■ **Task objective**: From the entries below, copy exactly the lines from the one that contains "apoi in caz" through the one that contains "uri centrale termice Intelli", both included, and only those.

■ **Data items**:

Start of Block

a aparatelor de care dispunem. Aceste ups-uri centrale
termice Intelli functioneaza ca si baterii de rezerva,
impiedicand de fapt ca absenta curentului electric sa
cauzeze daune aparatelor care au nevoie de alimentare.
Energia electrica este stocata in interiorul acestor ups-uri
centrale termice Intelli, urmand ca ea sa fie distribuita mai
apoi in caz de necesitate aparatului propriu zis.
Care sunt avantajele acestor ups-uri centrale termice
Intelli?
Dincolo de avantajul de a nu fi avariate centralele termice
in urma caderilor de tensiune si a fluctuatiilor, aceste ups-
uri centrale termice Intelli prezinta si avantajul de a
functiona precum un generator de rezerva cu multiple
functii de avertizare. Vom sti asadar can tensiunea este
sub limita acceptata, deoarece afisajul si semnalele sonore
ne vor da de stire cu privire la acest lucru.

End of Block

■ **Output**:
apoi in caz de necesitate aparatului propriu zis.
Care sunt avantajele acestor ups-uri centrale termice
Intelli?
Dincolo de avantajul de a nu fi avariate centralele termice
in urma caderilor de tensiune si a fluctuatiilor, aceste ups-
uri centrale termice Intelli prezinta si avantajul de a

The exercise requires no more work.